Apple supports the last three versions of its operating systems for bug and security updates. Wouldn't be a problem for a while.

Are you sure about that?

No, but it's what Macworld say: https://www.macworld.com/article/675021/how-long-does-apple-support-iphones.html

>Apple supports the last three versions of its operating systems for bug and security updates, so if your iPhone runs iOS 13 you should be ok.<

Yeah, it's a screwy and confusing way of saying it, but when read in context with the statements above it, they are saying that Apple will still support an iOS that is even 3 version old, if it's the last version that an iPhone can run. This was in reference to earlier statements that Apple still provided updates to older iOSes, after the release of newer iOSes, because of iPhones that could not run newer iOSes. The support is mainly for the older iPhones, not the older iOSes.

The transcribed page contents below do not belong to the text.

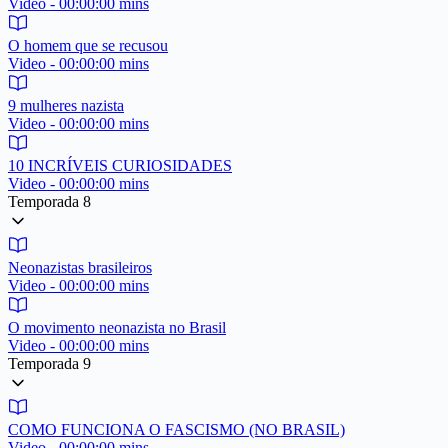
Video - 00:00:00 mins
O homem que se recusou
Video - 00:00:00 mins
9 mulheres nazista
Video - 00:00:00 mins
10 INCRÍVEIS CURIOSIDADES
Video - 00:00:00 mins
Temporada 8
Neonazistas brasileiros
Video - 00:00:00 mins
O movimento neonazista no Brasil
Video - 00:00:00 mins
Temporada 9
COMO FUNCIONA O FASCISMO (NO BRASIL)
Video - 00:00:00 mins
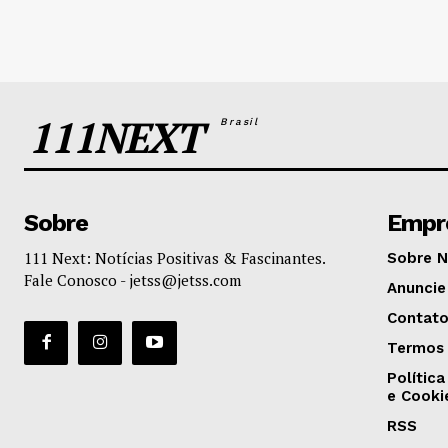
111NEXT
Brasil
Sobre
Empr
111 Next: Notícias Positivas & Fascinantes.
Sobre 
Fale Conosco -
jetss@jetss.com
Anuncie
Contat
Termos 
Política
e Cooki
RSS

>The length of support increased with the launch of the iPhone 4s in 2011. That phone was able to run operating systems all the way up to iOS 9. Apple was still supporting iOS 9 in 2019 – it issued a GPS related update on 22 July 2019.
The iPhone 5cruns iOS 10, which also received the GPS related update in July 2019.
The iPhone 5sand iPhone 6both run iOS 12, which was last updated by Apple in July 2020 – specifically the update was for devices that don’t support iOS 13, for which the oldest handset is the iPhone 6s..<

In other words, if there was an iPhone now, that runs iOS 14 but can not run iOS 15, then Apple will most likely still support iOS 14 up to at least when iOS 18 is released. But as of now, the bug and security updates for iOS 14 is iOS 15.5.1. And any iPhone from the 6s on can run iOS 15, but the 6s, SE and 7 will not run the soon to be release iOS 16. Which means that Apple will bel signing and supporting a version of iOS 15, until at least the release of iOS 19, to keep those iPhones running with an up to date iOS 15. But there will be no updates for iOS 13 or iOS14 on those iPhones. But it's possible that iOS 12 can still get an update.
Apple's CSAM detection system may not be perfect, but it is inevitable

davidw

August 2022

crowley said:

M68000 said:

exceptionhandler said:

And until Apple announces their plans for CSAM I’m sticking with iOS 14, regardless of any security patches or features.

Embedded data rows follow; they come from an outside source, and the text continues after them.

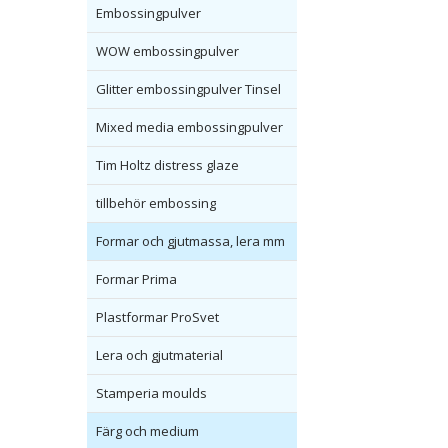
Embossingpulver
WOW embossingpulver
Glitter embossingpulver Tinsel
Mixed media embossingpulver
Tim Holtz distress glaze
tillbehör embossing
Formar och gjutmassa, lera mm
Formar Prima
Plastformar ProSvet
Lera och gjutmaterial
Stamperia moulds
Färg och medium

So, hypothetically you would rather have your phone hacked and possibly personal info stolen. Got it.

Apple supports the last three versions of its operating systems for bug and security updates. Wouldn't be a problem for a while.

Are you sure about that? I think its ..... Apple supports an older iPhone with security and bug updates, with at least 3 versions of iOS, after after the iPhone is discontinued. That would be at least 5 years of support for any new iPhone. And no support after the iPhone is considered obsolete.

Today, a bug and security update for an any iPhone that is still on any version of iOS 14, would be an update to iOS 15.6.1. Apple is only signing (for iPhones) iOS 15.6.1, iOS 12.5.5, iOS 7.1.2 , iOS 6.1.6, iOS 4.1 and iOS 4.2.1. Other than iOS 15.6.1, all the other older iOS that Apple is still signing are the last versions of iOS that certain older model iPhones can support. Without Apple signing those iOS, those older models would become totally useless as one would not be able to install an iOS on them. Like the iPhone 2 is today. Apple is no longer signing any iOS that an iPhone 2 can run.

If you lose any version of iOS 14, on any iPhone today, you can only install iOS 15.5.1. (unless it can run iOS 12.5.5) Apple is no longer signing any versions of iOS 14. If you have an iPhone with iOS 14.5, there is no way to update to the last version of iOS 14 (which would be iOS 14.8) because Apple is no longer signing iOS 14.8. There will never be an iOS 14.8.1 or any other update to iOS 14.8. The security and bug update for iOS 14.8 is iOS 15.6.1, today. And by the end of the year, it'll be at least iOS 16.1.

Maybe you're thinking of OSX. I know I was still getting updates to older versions of OSX (on my Macs), for years after newer versions of OSX had already been released. And I can install any version of OSX, on any Mac that can run it. I'm not forced to install the newest version of OSX, that the Mac can still run. Apple don't have to sign OS X, for it to be installed on a Mac.